Les communes y gagneraient alors en qualité de l'air et en qualité de l'eau. Le débat passionne dans nos territoires, notamment dans les zones urbaines où il y a des agriculteurs, qui seraient ainsi moins exposées aux épandages toxiques. Aussi souhaiterais-je connaître la position du Gouvernement concernant l'instauration d'une exonération de contribution économique territoriale pour les viticulteurs engagés dans une démarche de sortie de la chimie. Il nous reste un dernier projet de loi de finances avant la fin de la législature pour la prévoir.

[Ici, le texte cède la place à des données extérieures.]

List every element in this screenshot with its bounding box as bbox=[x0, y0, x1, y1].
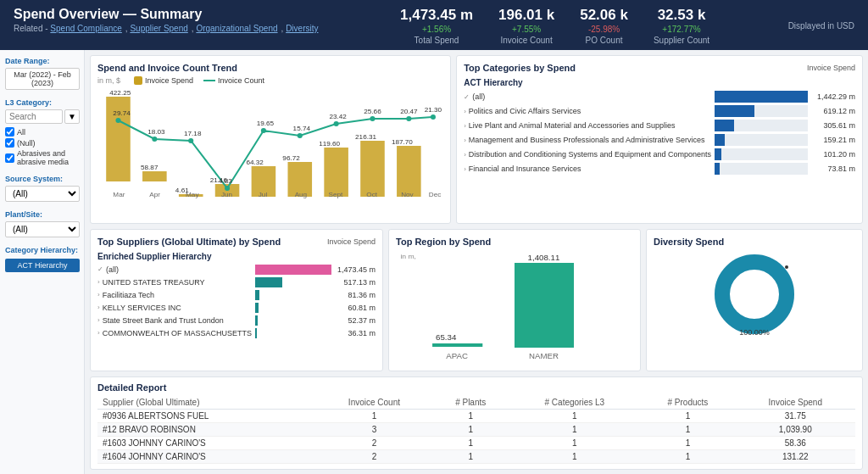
sup-row-treasury[interactable]: › UNITED STATES TREASURY 517.13 m bbox=[97, 277, 376, 287]
cell-supplier: #1603 JOHNNY CARINO'S bbox=[97, 437, 316, 450]
legend-invoice-spend: Invoice Spend bbox=[134, 76, 193, 85]
cat-bar-finance bbox=[715, 163, 720, 175]
metric-invoice-count: 196.01 k +7.55% Invoice Count bbox=[498, 7, 554, 45]
plant-site-label: Plant/Site: bbox=[5, 210, 79, 219]
checkbox-all-input[interactable] bbox=[5, 127, 14, 137]
chart-legend: in m, $ Invoice Spend Invoice Count bbox=[97, 76, 443, 85]
category-hierarchy-btn[interactable]: ACT Hierarchy bbox=[5, 259, 80, 272]
sup-value-treasury: 517.13 m bbox=[335, 278, 376, 287]
detailed-report-title: Detailed Report bbox=[97, 382, 855, 393]
source-system-select[interactable]: (All) bbox=[5, 186, 80, 202]
cat-row-politics[interactable]: › Politics and Civic Affairs Services 61… bbox=[464, 105, 855, 117]
l3-category-label: L3 Category: bbox=[5, 98, 79, 107]
main-content: Date Range: Mar (2022) - Feb (2023) L3 C… bbox=[0, 50, 868, 474]
svg-text:187.70: 187.70 bbox=[392, 138, 413, 146]
cat-row-finance[interactable]: › Financial and Insurance Services 73.81… bbox=[464, 163, 855, 175]
cat-row-plant[interactable]: › Live Plant and Animal Material and Acc… bbox=[464, 120, 855, 131]
svg-rect-7 bbox=[360, 141, 385, 197]
chevron-icon-all: ✓ bbox=[464, 93, 470, 101]
date-range-value[interactable]: Mar (2022) - Feb (2023) bbox=[5, 68, 80, 90]
sup-bar-commonwealth-bg bbox=[255, 328, 331, 338]
chevron-sup-statestreet: › bbox=[97, 316, 100, 324]
source-system-label: Source System: bbox=[5, 175, 79, 183]
table-row[interactable]: #1603 JOHNNY CARINO'S 2 1 1 1 58.36 bbox=[97, 437, 855, 450]
cell-plants: 1 bbox=[432, 450, 509, 464]
table-row[interactable]: #0936 ALBERTSONS FUEL 1 1 1 1 31.75 bbox=[97, 410, 855, 423]
invoice-count-change: +7.55% bbox=[498, 25, 554, 34]
diversity-title: Diversity Spend bbox=[654, 237, 855, 247]
diversity-spend-card: Diversity Spend 100.00% bbox=[646, 229, 863, 371]
svg-rect-6 bbox=[324, 148, 348, 197]
category-hierarchy-label: Category Hierarchy: bbox=[5, 246, 79, 254]
top-suppliers-card: Top Suppliers (Global Ultimate) by Spend… bbox=[90, 229, 383, 371]
cat-name-dist: Distribution and Conditioning Systems an… bbox=[469, 150, 711, 159]
svg-text:Mar: Mar bbox=[113, 191, 125, 198]
main-content-area: Spend and Invoice Count Trend in m, $ In… bbox=[85, 50, 868, 474]
table-row[interactable]: #12 BRAVO ROBINSON 3 1 1 1 1,039.90 bbox=[97, 423, 855, 437]
cell-products: 1 bbox=[640, 410, 735, 423]
svg-point-13 bbox=[261, 128, 266, 133]
cat-bar-all bbox=[715, 91, 808, 103]
donut-chart-svg: 100.00% bbox=[704, 250, 805, 343]
invoice-spend-header: Invoice Spend bbox=[807, 64, 855, 72]
metric-supplier-count: 32.53 k +172.77% Supplier Count bbox=[654, 7, 709, 45]
svg-point-59 bbox=[785, 265, 788, 269]
act-hierarchy-label: ACT Hierarchy bbox=[464, 78, 855, 87]
sup-row-kelly[interactable]: › KELLY SERVICES INC 60.81 m bbox=[97, 303, 376, 313]
sup-row-facilitiaza[interactable]: › Facilitiaza Tech 81.36 m bbox=[97, 290, 376, 300]
svg-text:Apr: Apr bbox=[149, 191, 160, 198]
filter-icon-btn[interactable]: ▼ bbox=[64, 109, 80, 124]
cat-row-dist[interactable]: › Distribution and Conditioning Systems … bbox=[464, 148, 855, 160]
checkbox-null-input[interactable] bbox=[5, 138, 14, 148]
chevron-sup-facilitiaza: › bbox=[97, 291, 100, 298]
supplier-count-label: Supplier Count bbox=[654, 36, 709, 45]
col-plants: # Plants bbox=[432, 396, 509, 410]
sup-bar-facilitiaza bbox=[255, 290, 259, 300]
suppliers-hierarchy-label: Enriched Supplier Hierarchy bbox=[97, 252, 376, 261]
po-count-label: PO Count bbox=[580, 36, 628, 45]
cell-supplier: #12 BRAVO ROBINSON bbox=[97, 423, 316, 437]
cell-cat-l3: 1 bbox=[509, 450, 640, 464]
col-spend: Invoice Spend bbox=[736, 396, 855, 410]
cell-plants: 1 bbox=[432, 423, 509, 437]
search-row: ▼ bbox=[5, 109, 79, 124]
sup-name-statestreet: State Street Bank and Trust London bbox=[103, 316, 252, 325]
cat-bar-politics bbox=[715, 105, 754, 117]
total-spend-value: 1,473.45 m bbox=[400, 7, 473, 24]
cat-row-mgmt[interactable]: › Management and Business Professionals … bbox=[464, 134, 855, 146]
cell-cat-l3: 1 bbox=[509, 437, 640, 450]
svg-text:Jul: Jul bbox=[259, 191, 268, 198]
cell-invoice-count: 2 bbox=[316, 450, 432, 464]
plant-site-select[interactable]: (All) bbox=[5, 221, 80, 237]
related-link-supplier[interactable]: Supplier Spend bbox=[130, 24, 187, 33]
cat-value-mgmt: 159.21 m bbox=[811, 136, 855, 144]
cell-invoice-count: 3 bbox=[316, 423, 432, 437]
chevron-sup-kelly: › bbox=[97, 304, 100, 311]
search-input[interactable] bbox=[5, 109, 63, 124]
sup-bar-kelly-bg bbox=[255, 303, 331, 313]
svg-text:58.87: 58.87 bbox=[141, 164, 159, 171]
cat-row-all[interactable]: ✓ (all) 1,442.29 m bbox=[464, 91, 855, 103]
related-link-diversity[interactable]: Diversity bbox=[286, 24, 318, 33]
checkbox-abrasives-input[interactable] bbox=[5, 153, 14, 163]
sup-row-commonwealth[interactable]: › COMMONWEALTH OF MASSACHUSETTS 36.31 m bbox=[97, 328, 376, 338]
sup-row-all[interactable]: ✓ (all) 1,473.45 m bbox=[97, 265, 376, 275]
cell-spend: 1,039.90 bbox=[736, 423, 855, 437]
sup-value-commonwealth: 36.31 m bbox=[335, 329, 376, 337]
table-row[interactable]: #1604 JOHNNY CARINO'S 2 1 1 1 131.22 bbox=[97, 450, 855, 464]
related-link-compliance[interactable]: Spend Compliance bbox=[50, 24, 122, 33]
page-header: Spend Overview — Summary Related - Spend… bbox=[0, 0, 868, 50]
related-link-org[interactable]: Organizational Spend bbox=[196, 24, 277, 33]
sup-value-kelly: 60.81 m bbox=[335, 304, 376, 312]
cell-products: 1 bbox=[640, 450, 735, 464]
sup-name-treasury: UNITED STATES TREASURY bbox=[103, 278, 252, 287]
svg-text:18.03: 18.03 bbox=[147, 128, 165, 136]
svg-text:23.42: 23.42 bbox=[329, 113, 347, 120]
related-label: Related - bbox=[14, 24, 48, 33]
cell-cat-l3: 1 bbox=[509, 423, 640, 437]
suppliers-invoice-spend-header: Invoice Spend bbox=[327, 237, 376, 246]
svg-point-14 bbox=[298, 133, 303, 138]
sup-row-statestreet[interactable]: › State Street Bank and Trust London 52.… bbox=[97, 315, 376, 326]
cell-invoice-count: 2 bbox=[316, 437, 432, 450]
row-1: Spend and Invoice Count Trend in m, $ In… bbox=[90, 55, 863, 224]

Je voudrais d'abord m'associer à vos propos concernant les événements qui se sont déroulés ce week-end, mais aussi la baisse des températures enregistrée cette nuit. Ce nouvel événement climatique vécu par nombre de nos vignerons, arboriculteurs et céréaliers nous rappelle à quel point les variations climatiques affectent fortement notre agriculture. L'arrivée de vents aussi froids après les premières pousses de fleurs est évidemment très mauvaise pour les cultures, quelles que soient les plantes concernées.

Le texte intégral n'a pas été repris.